• What to produce: Any pictures should be dropped; everything else in the records is to be returned exactly.

Start of Dataset

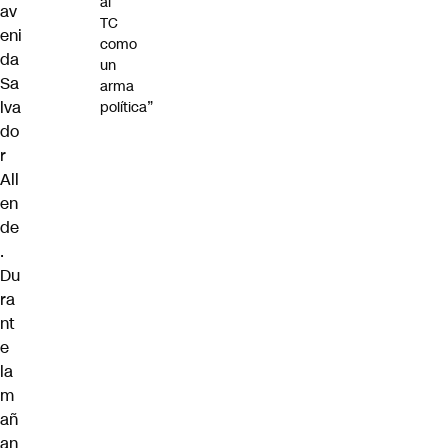
al
av
TC
eni
como
da
un
Sa
arma
lva
política”
do
r
All
en
de
.
Du
ra
nt
e
la
m
añ
an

End of Dataset

• Response:
al
av
TC
eni
como
da
un
Sa
arma
lva
política”
do
r
All
en
de
.
Du
ra
nt
e
la
m
añ
an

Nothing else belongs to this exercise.